A couple of years ago, I got the chance to meet and chat with Stephen Williford, the gentleman who engaged the Sutherland Springs killer. It was nice speaking with someone who had acted.
I don’t remember his exact words at the time, but he talked a little bit about the importance of considering how you will live with yourself if you don’t act when it’s needed. It’s true, too. As they say, “A coward dies a thousand deaths. The brave but one.” Or some variation of that sentiment, at least.
Ernest Hemingway had thoughts on that, too.
“The coward dies a thousand deaths, the brave but one’…. (The man who first said that) was probably a coward…. He knew a great deal about cowards but nothing about the brave. The brave dies perhaps two thousand deaths if he’s intelligent. He simply doesn’t mention them.”
― Ernest Hemingway, A Farewell to Arms
Not everyone is equipped to be “the brave” in a situation like what Perry faced.
Carrying a firearm is a grave responsibility, but it also empowers you to act in the face of someone trying to massacre the innocent. It gives you the opportunity to be both brave and effective.

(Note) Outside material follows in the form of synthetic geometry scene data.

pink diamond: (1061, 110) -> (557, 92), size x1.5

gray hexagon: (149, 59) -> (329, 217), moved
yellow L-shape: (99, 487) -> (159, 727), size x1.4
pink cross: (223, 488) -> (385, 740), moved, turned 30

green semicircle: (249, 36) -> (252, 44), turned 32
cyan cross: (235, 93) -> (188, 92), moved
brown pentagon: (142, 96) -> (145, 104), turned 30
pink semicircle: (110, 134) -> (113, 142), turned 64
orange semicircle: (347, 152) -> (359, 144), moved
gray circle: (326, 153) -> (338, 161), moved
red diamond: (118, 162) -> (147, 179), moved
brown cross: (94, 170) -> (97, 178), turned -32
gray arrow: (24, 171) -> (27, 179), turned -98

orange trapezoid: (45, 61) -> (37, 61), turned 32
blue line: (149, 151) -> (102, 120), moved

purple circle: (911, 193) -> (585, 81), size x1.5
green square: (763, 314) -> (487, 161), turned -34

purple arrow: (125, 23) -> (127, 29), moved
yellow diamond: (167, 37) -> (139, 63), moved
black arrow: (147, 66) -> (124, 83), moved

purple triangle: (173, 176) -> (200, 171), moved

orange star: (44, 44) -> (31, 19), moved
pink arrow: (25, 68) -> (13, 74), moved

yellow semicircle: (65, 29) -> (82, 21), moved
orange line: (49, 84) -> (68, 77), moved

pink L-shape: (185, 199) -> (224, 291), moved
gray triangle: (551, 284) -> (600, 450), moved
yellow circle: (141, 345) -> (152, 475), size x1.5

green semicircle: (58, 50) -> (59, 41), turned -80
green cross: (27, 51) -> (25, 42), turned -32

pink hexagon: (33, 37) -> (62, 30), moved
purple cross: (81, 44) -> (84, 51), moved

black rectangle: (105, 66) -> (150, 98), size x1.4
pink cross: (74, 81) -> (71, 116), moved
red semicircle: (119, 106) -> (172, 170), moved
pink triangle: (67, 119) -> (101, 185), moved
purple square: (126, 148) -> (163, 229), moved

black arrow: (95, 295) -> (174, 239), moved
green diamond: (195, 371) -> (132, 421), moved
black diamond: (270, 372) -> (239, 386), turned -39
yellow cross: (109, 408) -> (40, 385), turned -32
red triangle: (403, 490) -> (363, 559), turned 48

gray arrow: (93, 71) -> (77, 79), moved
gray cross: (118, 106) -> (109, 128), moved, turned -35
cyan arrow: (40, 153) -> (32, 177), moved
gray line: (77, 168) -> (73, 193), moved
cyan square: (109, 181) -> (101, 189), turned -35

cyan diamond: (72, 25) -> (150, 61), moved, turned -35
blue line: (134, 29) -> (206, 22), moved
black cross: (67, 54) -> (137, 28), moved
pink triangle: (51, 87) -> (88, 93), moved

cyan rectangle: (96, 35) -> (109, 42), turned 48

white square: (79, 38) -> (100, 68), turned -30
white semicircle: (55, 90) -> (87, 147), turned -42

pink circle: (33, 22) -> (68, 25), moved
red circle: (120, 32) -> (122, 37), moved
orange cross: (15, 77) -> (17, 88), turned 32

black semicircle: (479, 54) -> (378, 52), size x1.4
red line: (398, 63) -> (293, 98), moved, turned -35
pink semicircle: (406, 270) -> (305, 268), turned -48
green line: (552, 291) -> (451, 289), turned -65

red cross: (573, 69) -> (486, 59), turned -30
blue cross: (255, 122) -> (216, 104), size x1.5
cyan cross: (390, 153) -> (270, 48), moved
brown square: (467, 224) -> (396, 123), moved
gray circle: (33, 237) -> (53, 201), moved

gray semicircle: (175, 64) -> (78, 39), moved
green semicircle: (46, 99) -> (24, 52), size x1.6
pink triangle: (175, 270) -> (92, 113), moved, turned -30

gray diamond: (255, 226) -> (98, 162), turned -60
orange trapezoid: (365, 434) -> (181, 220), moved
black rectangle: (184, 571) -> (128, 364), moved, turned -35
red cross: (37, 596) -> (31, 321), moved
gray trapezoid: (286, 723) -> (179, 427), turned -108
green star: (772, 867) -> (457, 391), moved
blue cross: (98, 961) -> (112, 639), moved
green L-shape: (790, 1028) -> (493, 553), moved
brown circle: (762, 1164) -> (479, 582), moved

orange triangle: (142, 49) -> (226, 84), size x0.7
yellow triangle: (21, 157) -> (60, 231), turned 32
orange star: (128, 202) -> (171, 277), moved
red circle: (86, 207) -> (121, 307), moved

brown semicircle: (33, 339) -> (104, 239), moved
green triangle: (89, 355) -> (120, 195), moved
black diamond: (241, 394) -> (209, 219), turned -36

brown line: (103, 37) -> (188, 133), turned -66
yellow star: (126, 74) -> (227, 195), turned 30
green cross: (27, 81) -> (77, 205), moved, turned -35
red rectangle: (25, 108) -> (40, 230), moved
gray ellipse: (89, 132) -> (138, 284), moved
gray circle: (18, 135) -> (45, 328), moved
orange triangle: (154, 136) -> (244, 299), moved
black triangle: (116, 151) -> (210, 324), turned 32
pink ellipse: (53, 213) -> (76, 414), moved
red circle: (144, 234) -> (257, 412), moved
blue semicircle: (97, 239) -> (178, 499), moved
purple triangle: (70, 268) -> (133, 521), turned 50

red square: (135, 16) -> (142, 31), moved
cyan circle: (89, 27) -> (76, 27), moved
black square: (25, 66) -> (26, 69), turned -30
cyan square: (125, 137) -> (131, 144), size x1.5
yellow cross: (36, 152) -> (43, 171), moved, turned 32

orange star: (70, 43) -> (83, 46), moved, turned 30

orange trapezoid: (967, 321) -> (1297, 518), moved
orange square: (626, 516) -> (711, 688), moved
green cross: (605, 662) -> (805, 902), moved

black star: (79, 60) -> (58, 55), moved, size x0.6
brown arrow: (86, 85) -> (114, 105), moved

Many who don’t know any better think that if someone has a knife, you should be able to take them down without a gun, that any inability to do so is the result of a lack of training. That’s what you get when all your knowledge of conflict comes from action movies where the hero is equipped with plot armor and the bad guys are universally incompetent.
No, a knife is a deadly weapon, as are many other things, and having the means to act is a responsibility, and while the editorial notes that not everyone is up for that responsibility, I argue that everyone who is has a duty to step up. God forbid you ever need to act as Perry did, but I promise you, acting is far better for your mental well-being than not acting.